▶ [SUPPLIED RECORDS]
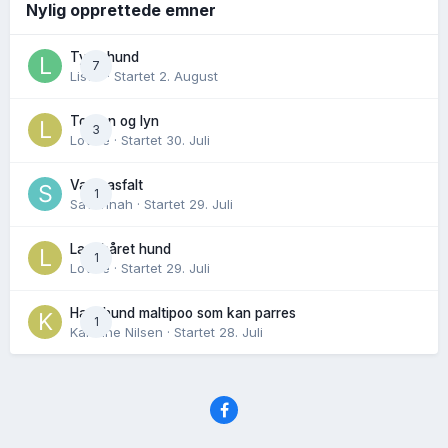
Nylig opprettede emner
Tynn hund
7
Lisen
· Startet
2. August
Torden og lyn
3
Lovise
· Startet
30. Juli
Varm asfalt
1
Savannah
· Startet
29. Juli
Langhåret hund
1
Lovise
· Startet
29. Juli
Hannhund maltipoo som kan parres
1
Karoline Nilsen
· Startet
28. Juli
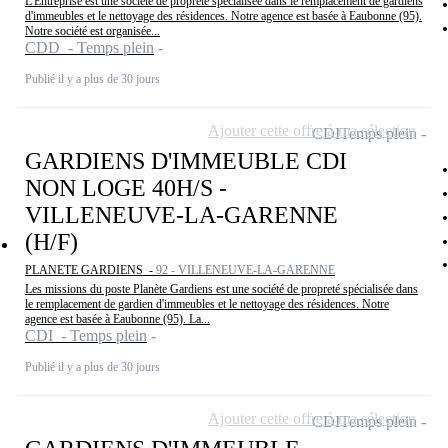
L'Entreprise est une société de propreté spécialisée dans le remplacement de gardiens
d'immeubles et le nettoyage des résidences. Notre agence est basée à Eaubonne (95).
Notre société est organisée...
CDD - Temps plein
Publié il y a plus de 30 jours
Ajouter cette offre à ma sélection
CDI
Temps plein
GARDIENS D'IMMEUBLE CDI
NON LOGE 40H/S -
VILLENEUVE-LA-GARENNE
(H/F)
PLANETE GARDIENS -
92 - VILLENEUVE-LA-GARENNE
Les missions du poste Planète Gardiens est une société de propreté spécialisée dans
le remplacement de gardien d'immeubles et le nettoyage des résidences. Notre
agence est basée à Eaubonne (95). La...
CDI - Temps plein
Publié il y a plus de 30 jours
Ajouter cette offre à ma sélection
CDI
Temps plein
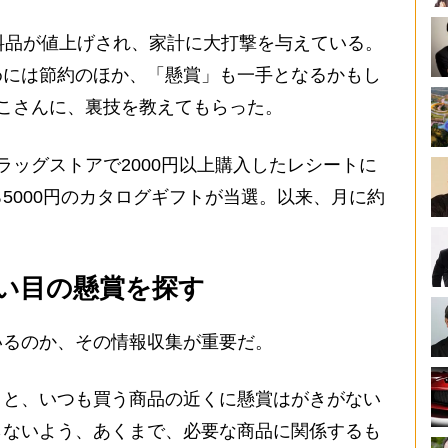
料品が値上げされ、家計に大打撃を与えている。
めには節約のほか、「懸賞」も一手となるかもし
こさんに、裏技を教えてもらった。
ッグストアで2000円以上購入したレシートに
5000円のカタログギフトが当選。以来、月に約
い目の懸賞を探す
るのか、その情報収集が重要だ。
くと、いつも買う商品の近くに懸賞はがきがない
らないよう、あくまで、必要な商品に関係するも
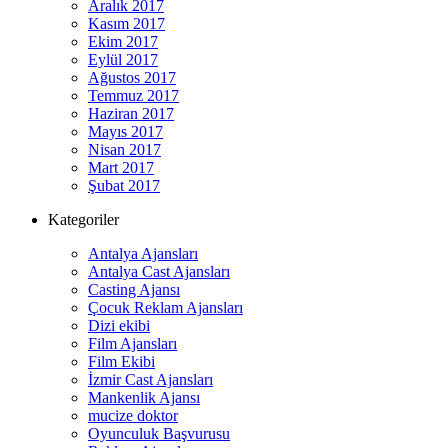
Aralık 2017
Kasım 2017
Ekim 2017
Eylül 2017
Ağustos 2017
Temmuz 2017
Haziran 2017
Mayıs 2017
Nisan 2017
Mart 2017
Şubat 2017
Kategoriler
Antalya Ajansları
Antalya Cast Ajansları
Casting Ajansı
Çocuk Reklam Ajansları
Dizi ekibi
Film Ajansları
Film Ekibi
İzmir Cast Ajansları
Mankenlik Ajansı
mucize doktor
Oyunculuk Başvurusu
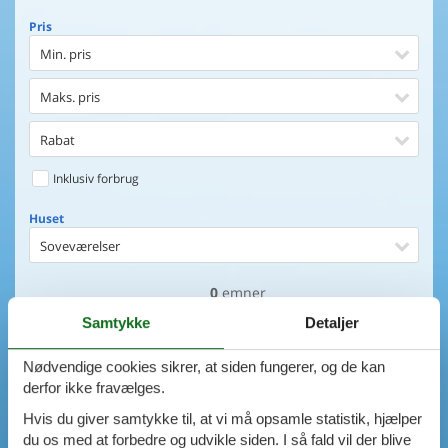
Pris
Min. pris
Maks. pris
Rabat
Inklusiv forbrug
Huset
Soveværelser
0
emner
Huset
Samtykke
Detaljer
Afstand til indkøb
VIS HUSE
Nødvendige cookies sikrer, at siden fungerer, og de kan
Afstand til vand
AVANCERET SØGNING
derfor ikke fravælges.
Udsigt til vand
Hvis du giver samtykke til, at vi må opsamle statistik, hjælper
du os med at forbedre og udvikle siden. I så fald vil der blive
Faciliteter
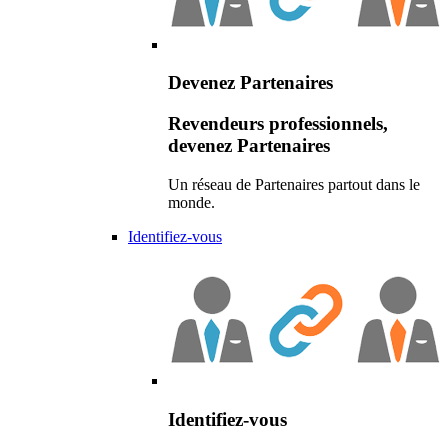
Devenez Partenaires
Revendeurs professionnels,
devenez Partenaires
Un réseau de Partenaires partout dans le
monde.
Identifiez-vous
Identifiez-vous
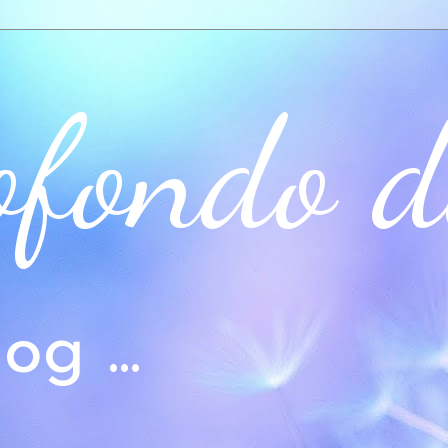
ofondo d
og ...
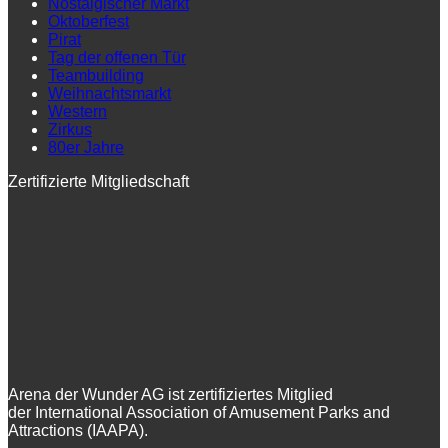
Nostalgischer Markt
Oktoberfest
Pirat
Tag der offenen Tür
Teambuilding
Weihnachtsmarkt
Western
Zirkus
80er Jahre
Zertifizierte Mitgliedschaft
Arena der Wunder AG ist zertifiziertes Mitglied
der International Association of Amusement Parks and
Attractions (IAAPA).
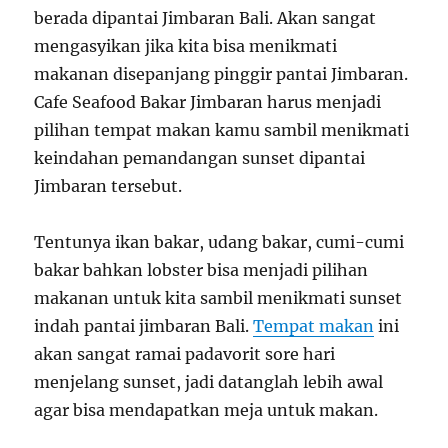
berada dipantai Jimbaran Bali. Akan sangat
mengasyikan jika kita bisa menikmati
makanan disepanjang pinggir pantai Jimbaran.
Cafe Seafood Bakar Jimbaran harus menjadi
pilihan tempat makan kamu sambil menikmati
keindahan pemandangan sunset dipantai
Jimbaran tersebut.
Tentunya ikan bakar, udang bakar, cumi-cumi
bakar bahkan lobster bisa menjadi pilihan
makanan untuk kita sambil menikmati sunset
indah pantai jimbaran Bali.
Tempat makan
ini
akan sangat ramai padavorit sore hari
menjelang sunset, jadi datanglah lebih awal
agar bisa mendapatkan meja untuk makan.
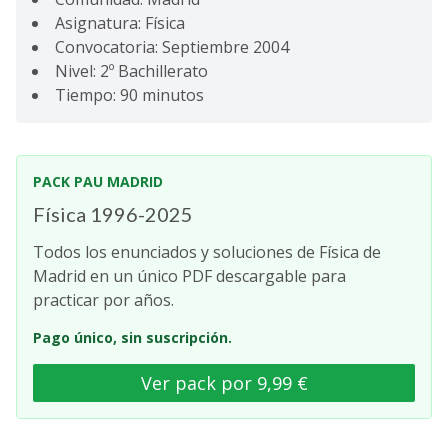
Asignatura: Física
Convocatoria: Septiembre 2004
Nivel: 2º Bachillerato
Tiempo: 90 minutos
PACK PAU MADRID
Física 1996-2025
Todos los enunciados y soluciones de Física de
Madrid en un único PDF descargable para
practicar por años.
Pago único, sin suscripción.
Ver pack por 9,99 €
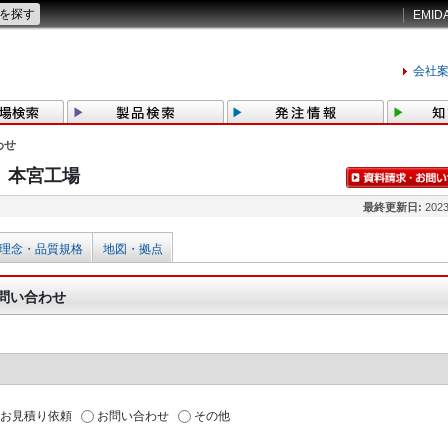
EMID
会社
わせ
 本宮工場
最終更新日:
2023
理念・品質規格
地図・拠点
問い合わせ
お見積り依頼
お問い合わせ
その他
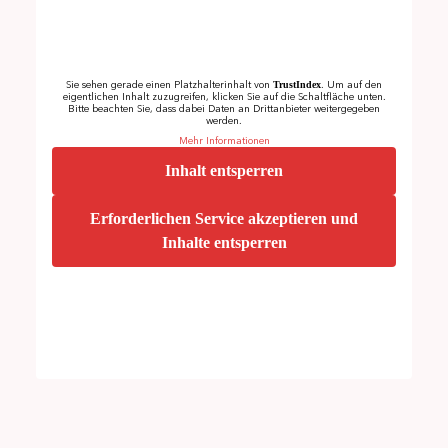
TrustIndex
Sie sehen gerade einen Platzhalterinhalt von
. Um auf den
eigentlichen Inhalt zuzugreifen, klicken Sie auf die Schaltfläche unten.
Bitte beachten Sie, dass dabei Daten an Drittanbieter weitergegeben
werden.
Mehr Informationen
Inhalt entsperren
Erforderlichen Service akzeptieren und
Inhalte entsperren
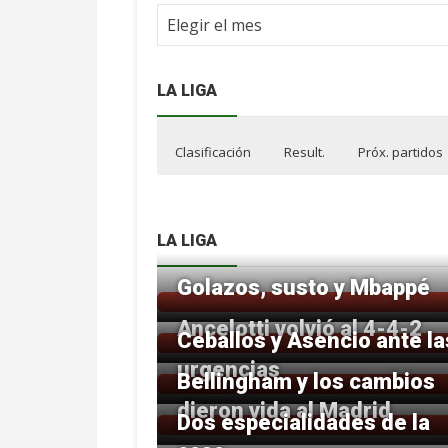
Archivo
NdF
LA LIGA
Clasificación
Result.
Próx. partidos
LA LIGA
Golazos, susto y Mbappé
Ancelotti volvió al 4-4-2
Ceballos y Asencio ante la
urgencias
Bellingham y los cambios
dieron vida al Madrid
Dos especialidades de la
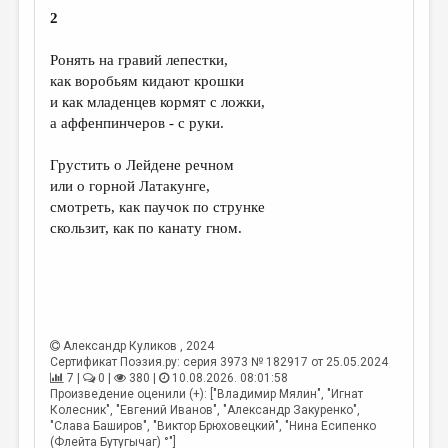
2
Ронять на гравий лепестки,
как воробьям кидают крошки
и как младенцев кормят с ложки,
а аффенпинчеров - с руки.
Грустить о Лейдене речном
или о горной Латакунге,
смотреть, как паучок по струнке
скользит, как по канату гном.
Александр Куликов
, 2024
Сертификат Поэзия.ру: серия 3973 № 182917 от 25.05.2024
7 |
0 |
380 |
10.08.2026. 08:01:58
Произведение оценили (+): ["Владимир Мялин", "Игнат
Колесник", "Евгений Иванов", "Александр Закуренко",
"Слава Баширов", "Виктор Брюховецкий", "Нина Есипенко
(Флейта Бутугычаг) °"]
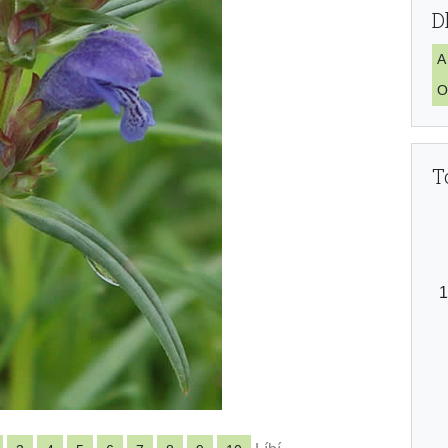
D
A
O
T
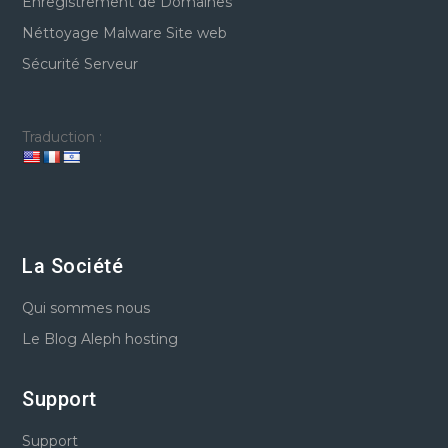
Enregistrement de Domaines
Néttoyage Malware Site web
Sécurité Serveur
Traduction :
La Société
Qui sommes nous
Le Blog Aleph hosting
Support
Support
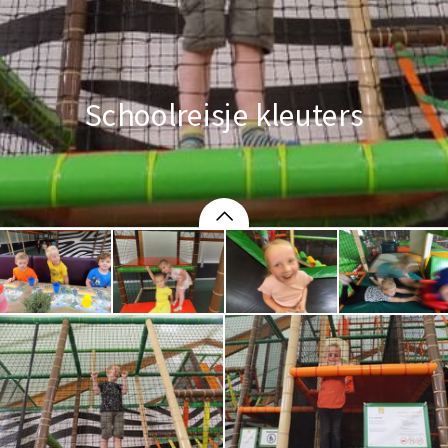
Schoolreisje kleuters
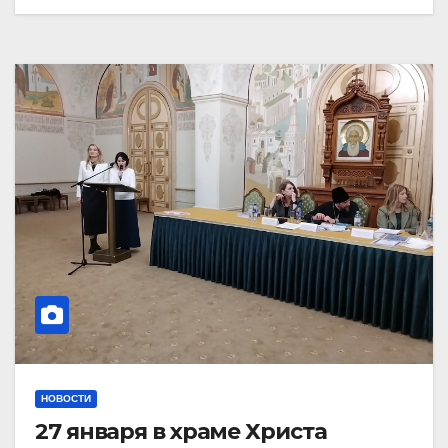
НОВОСТИ
27 января в храме Христа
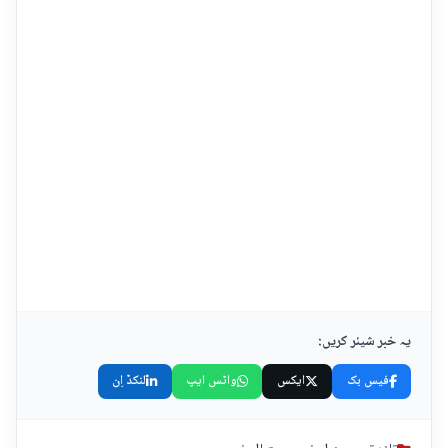
یہ خبر شیئر کریں:
فیس بک
ایکس
واٹس ایپ
لنکڈ اِن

▶ [EXERCISE]
Go through the material above and copy each line that holds the string "agence".

▶ [WRITTEN SOLUTION]
d'immeubles et le nettoyage des résidences. Notre agence est basée à Eaubonne (95).
agence est basée à Eaubonne (95). La...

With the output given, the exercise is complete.